Ida Lupino’s The Hitch-Hiker (1953) is the first and only classic film noir directed by a woman. Lupino began her career as an actress in notable films such as They Drive By Night (1940), High Sierra (1941) (both costarring Humphrey Bogart), and The Hard Way (1943). She earned a reputation as a “hard luck dame” and “the poor man’s Bette Davis.” Lupino refused to be defined by categories and ventured into directing. Her first film as a co-director (uncredited) was Not Wanted(1949), a stark and candid film (for its time) about an unwed mother. While on suspension (for turning down too many sub-par roles) Lupino and her husband started an independent film company, The Filmmakers, producing several films which she wrote and directed. As a director she was dubbed “the poor man’s Don Siegel,” which goes to show that sophistic labels die hard.
Lupino’s status as a pioneer for women filmmakers cannot be underestimated. She wrote and directed B-styled films which often focused on serious feminist themes. Her Outrage (1950) brutally dealt with the topic of rape (sadly, the film remains unavailable, but Mike Lorefice’s review should certainly be read) http://www.rbmoviereviews.com/movies/best1950.html#rage.
Lupino ended her directorial career in television, and among her credits in that medium are memorable episodes of Thriller (starring Boris Karloff), The Untouchables, and The Fugitive. Lupino’s innovative and daring success as a Hollywood filmmaker inspired an homage by jazz musician Carla Bley; it is a composition which has been much performed, most memorably by Paul Bley (Carla’s ex-husband) on his album “Open to Love.”

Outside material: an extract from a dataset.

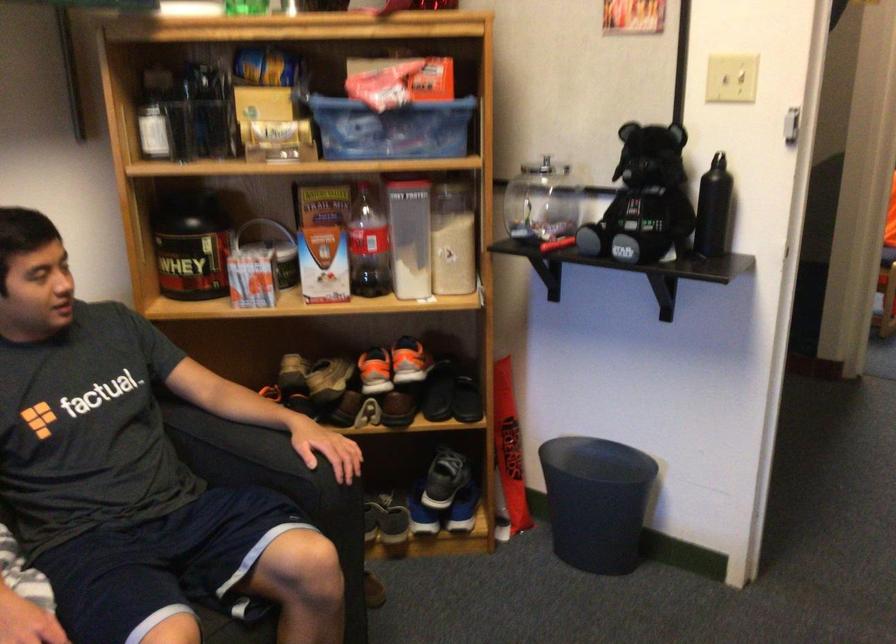 The height and width of the screenshot is (644, 896). Describe the element at coordinates (730, 78) in the screenshot. I see `the light switch` at that location. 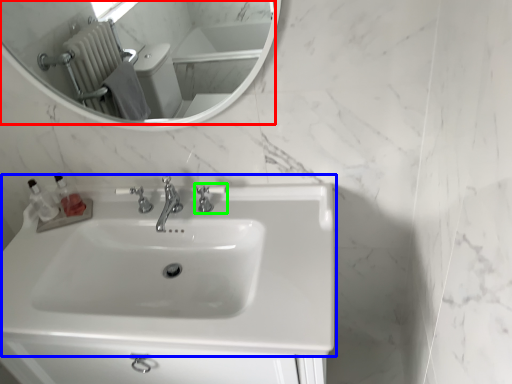 Question: Which object is positioned closest to mirror (highlighted by a red box)? Select from sink (highlighted by a blue box) and tap (highlighted by a green box).

Choices:
 (A) sink
 (B) tap

Answer: (A)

Lupino’s most acclaimed film is probably The Hitch-Hiker. Distributed by RKO, it is inspired by the true story of early 1950s serial killer Billy Cook. Lupino (who co-wrote the screenplay) creates a confidently bleak, taut atmosphere in The Hitch-Hiker. The pacing is psychologically relentless, and Lupino masterfully takes full advantage of claustrophobic compositions (in a car), an expansive, arid landscape, and the noirsh city at night.

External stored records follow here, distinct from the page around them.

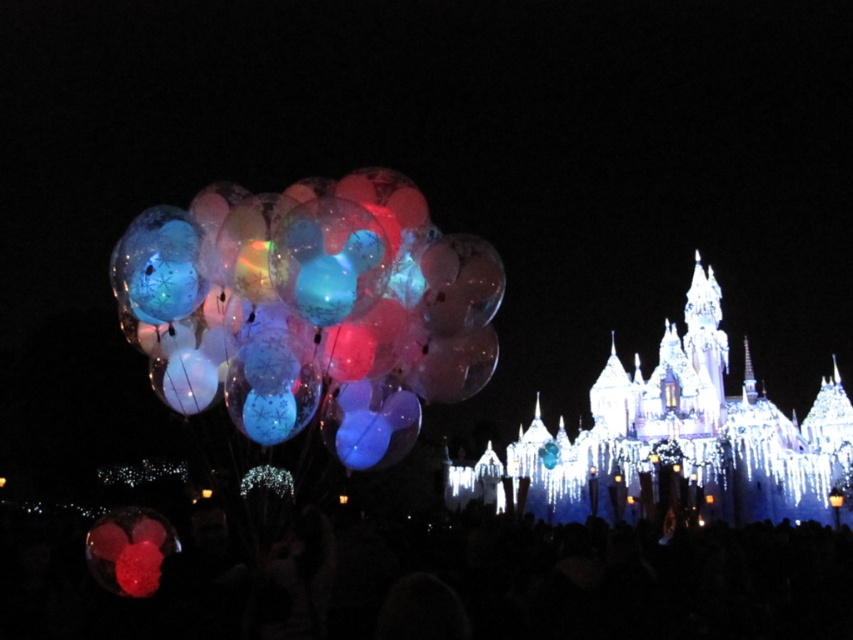 Is translucent plastic balloons at left smaller than illuminated glass castle at center?

Indeed, translucent plastic balloons at left has a smaller size compared to illuminated glass castle at center.

Is the position of translucent plastic balloons at left less distant than that of illuminated glass castle at center?

Yes, it is.

Who is more distant from viewer, (431, 291) or (830, 406)?

The point (830, 406) is more distant.

Find the location of `translucent plastic balloons at left`. translucent plastic balloons at left is located at coordinates (x=310, y=307).

Does illuminated castle at center have a greater width compared to translucent plastic balloons at left?

Yes, illuminated castle at center is wider than translucent plastic balloons at left.

Who is shorter, illuminated castle at center or translucent plastic balloons at left?

With less height is translucent plastic balloons at left.

Is point (421, 291) less distant than point (190, 292)?

No, (421, 291) is further to viewer.

Where is `illuminated castle at center`? The image size is (853, 640). illuminated castle at center is located at coordinates (291, 324).

Between illuminated castle at center and illuminated glass castle at center, which one appears on the right side from the viewer's perspective?

From the viewer's perspective, illuminated glass castle at center appears more on the right side.

Does illuminated castle at center lie in front of illuminated glass castle at center?

Yes, it is in front of illuminated glass castle at center.

This screenshot has height=640, width=853. I want to click on illuminated castle at center, so click(x=291, y=324).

On the run, killer Emmet Meyers (William Talman) kidnaps the two fisherman: Roy (Edmund O’ Brien) and Gilbert (Frank Lovejoy). Talman (best known as the nemesis of Raymond Burr’s Perry Mason) gives THE yardstick performance of unadulterated sadism.
Fortunately, Lupino does not succumb to exploitation-movie sermons: she does not take time to, filling the film’s 71 minute length full of exposed nerves. Lupino handles the material with astute sensitivity, directing three male actors without ever resorting to displays of chest beating machismo. The building tensions between the three men were unsettling enough that RKO head Howard Hughes denied original story credit to the (supposed) leftist writer Daniel Mainwaring. Hughes was convinced the story was a parable about Cold War paranoia and McCarthyism. Leave it to Hughes to be paranoid about depiction of paranoia. The Hitch-Hiker quickly became a cult hit for a reason: it is simply one of the best examples of Hollywood film noir.